* What you are asked to do: Filter the entries below down to the lines that hold "Identify".

* Provided records:
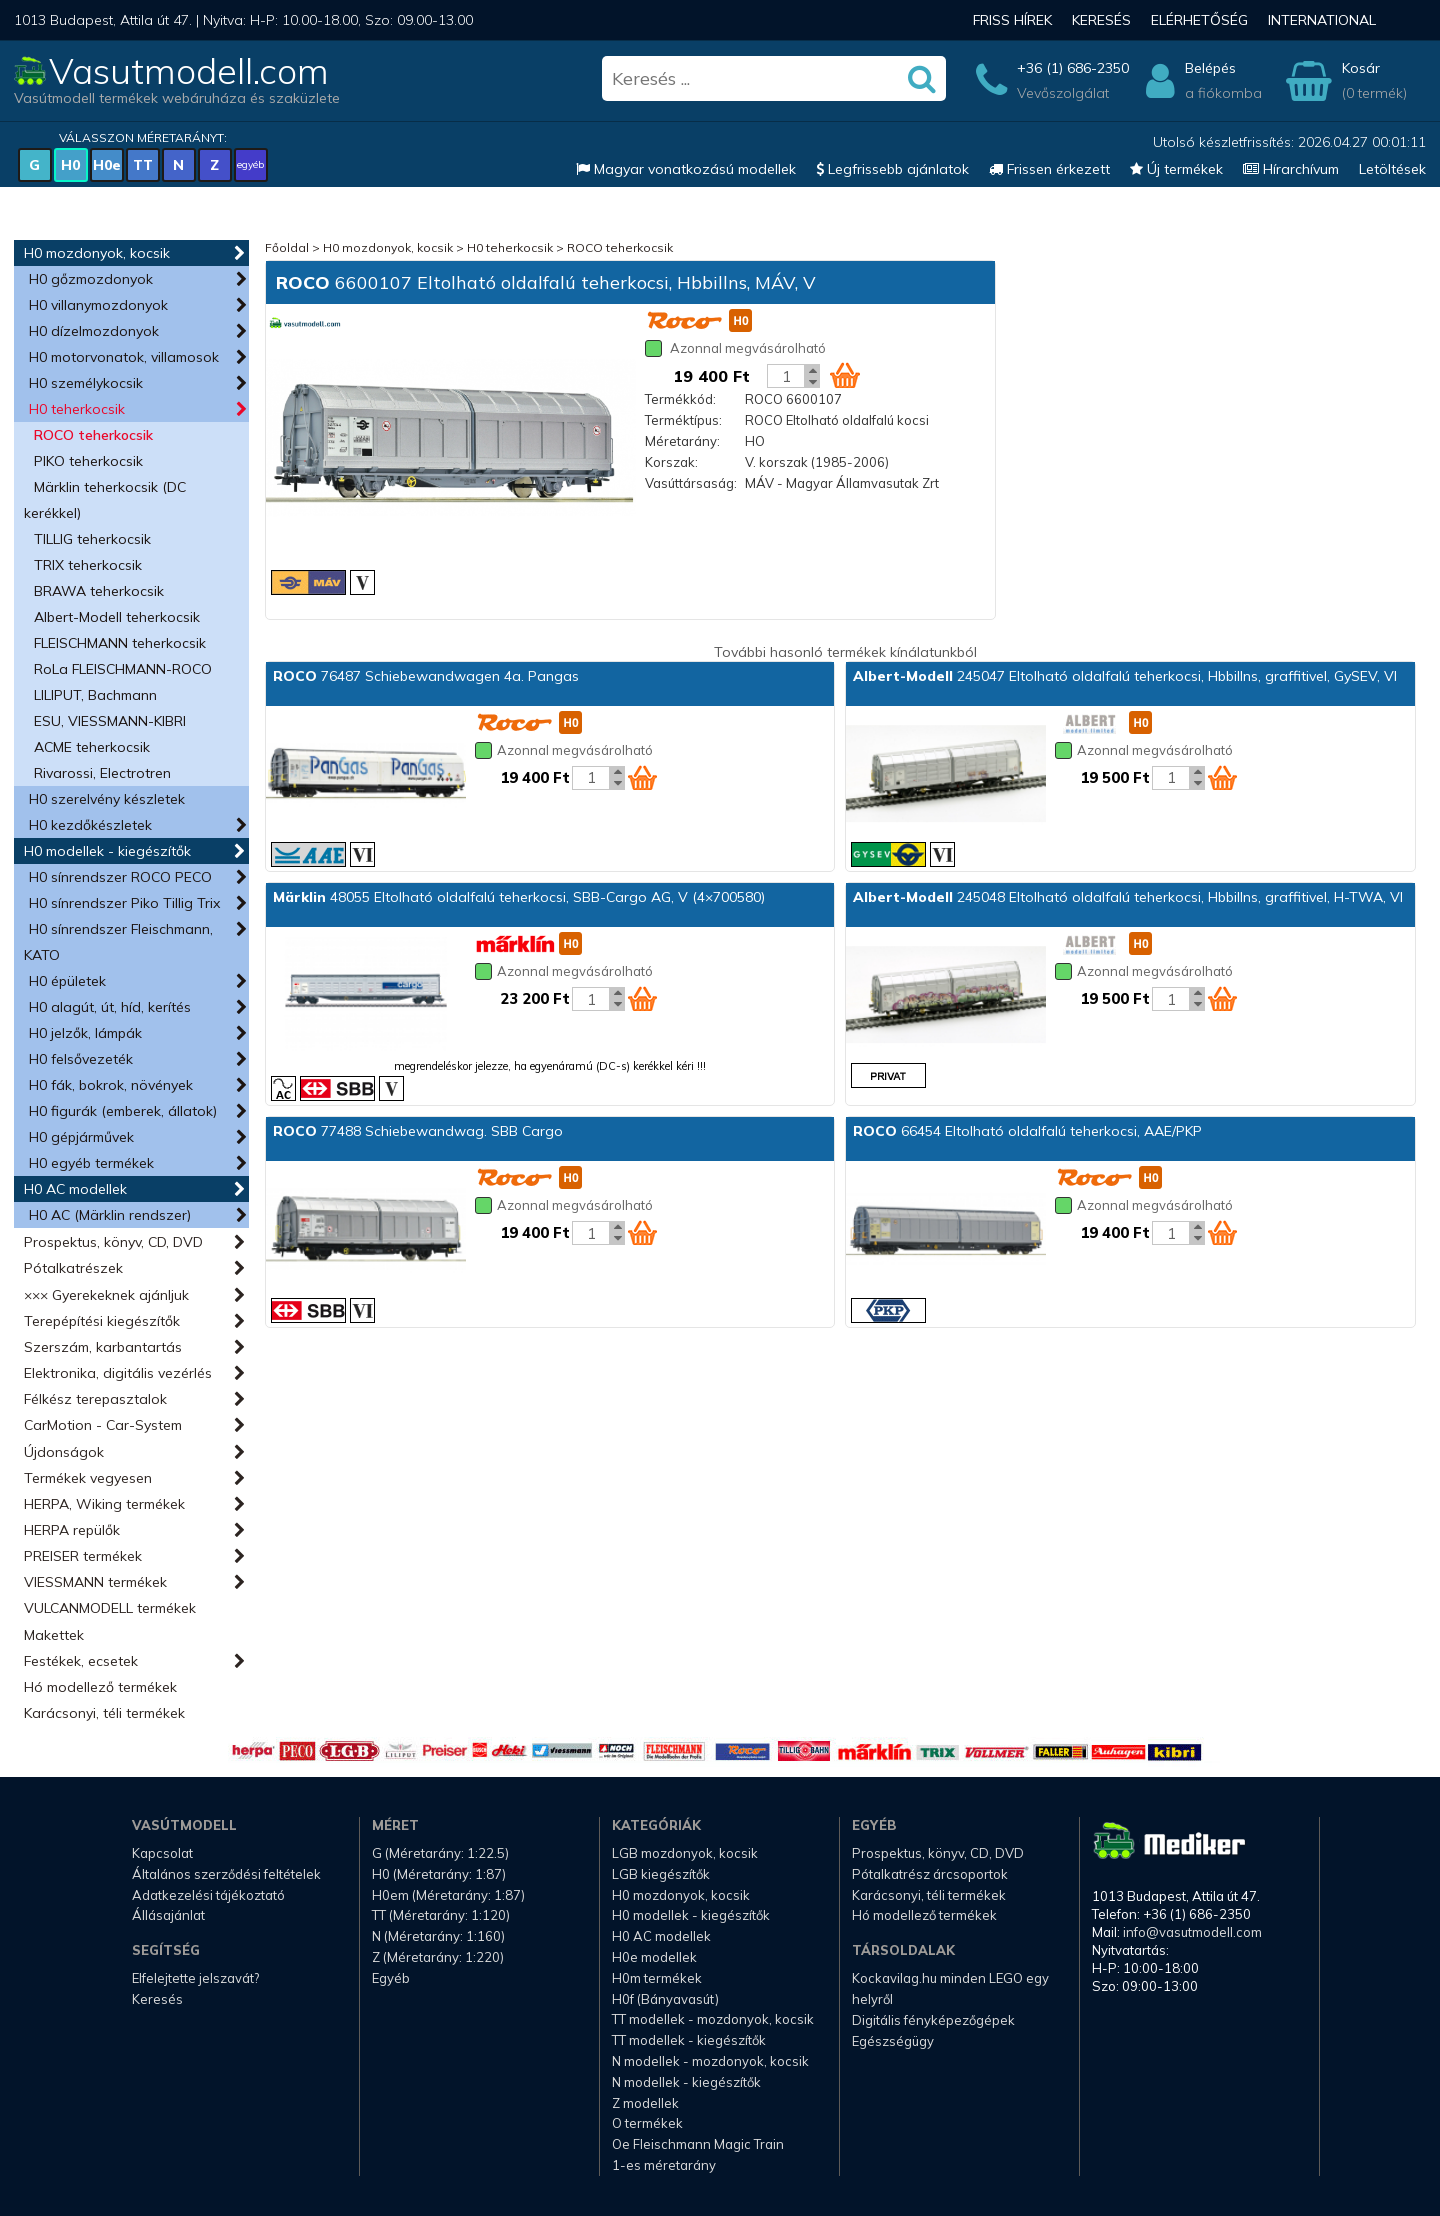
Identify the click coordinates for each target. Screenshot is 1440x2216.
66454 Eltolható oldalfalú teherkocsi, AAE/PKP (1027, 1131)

==

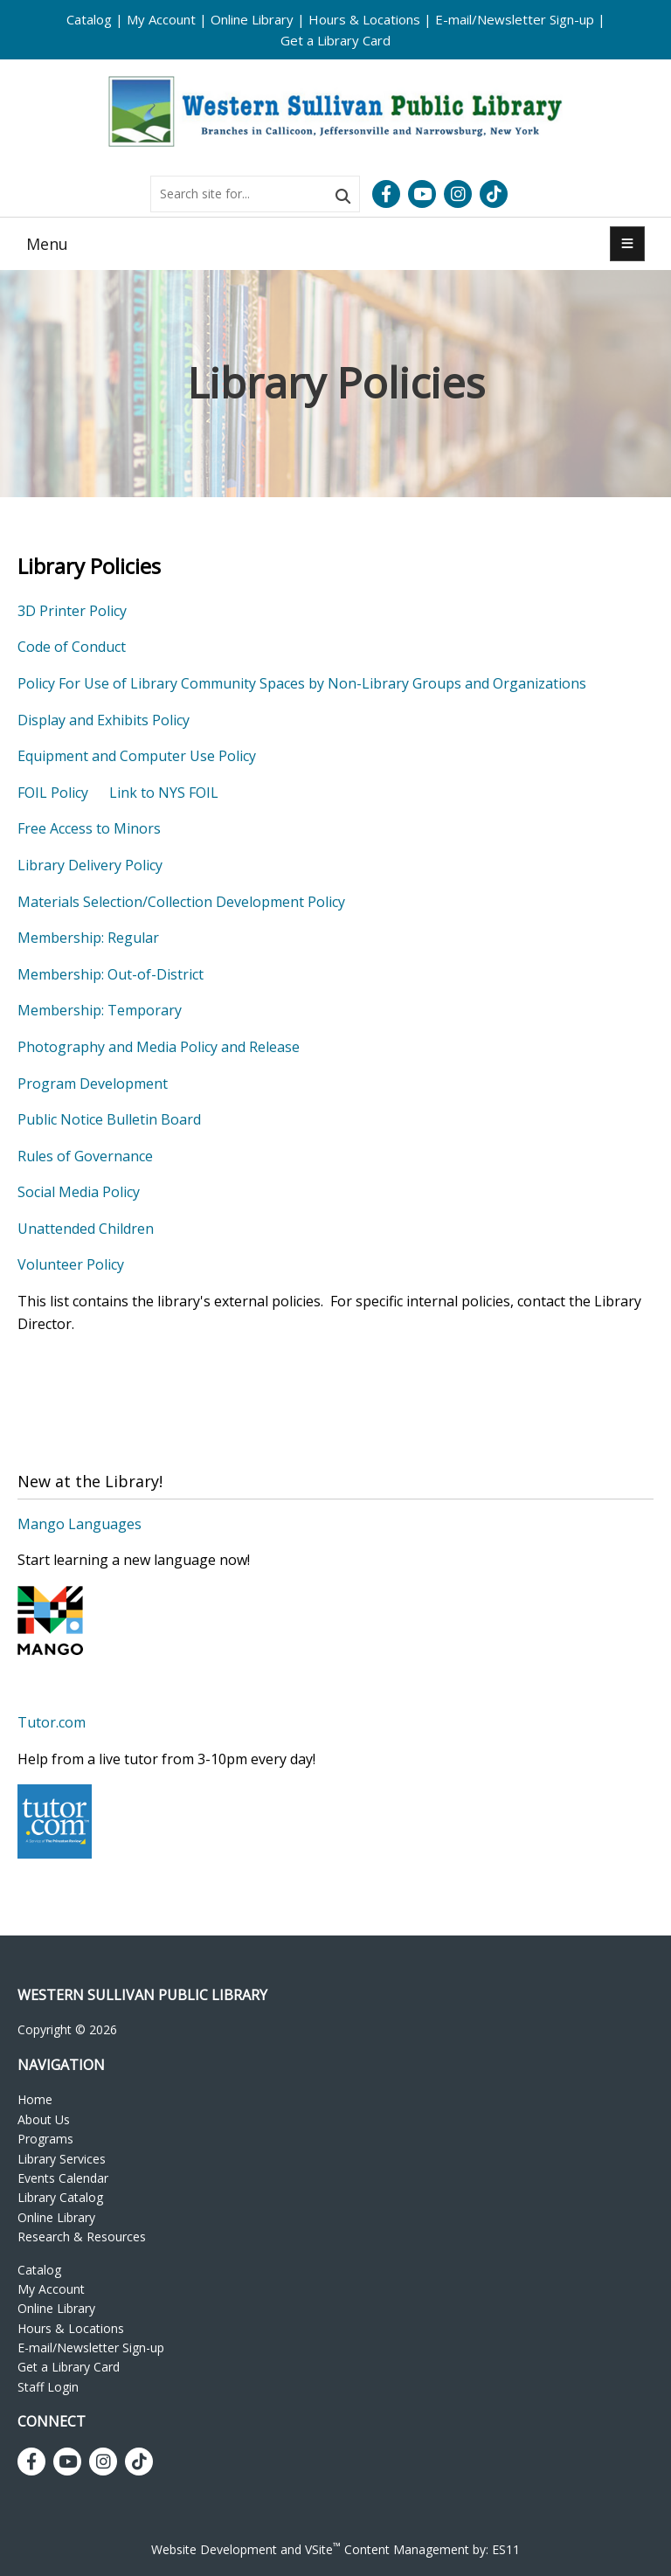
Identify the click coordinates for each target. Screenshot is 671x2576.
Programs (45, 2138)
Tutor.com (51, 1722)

* Answer below:
Identify the click coordinates for each target. Screenshot is 1440x2216.
Identify the click coordinates for each target. Screenshot is 671x2576.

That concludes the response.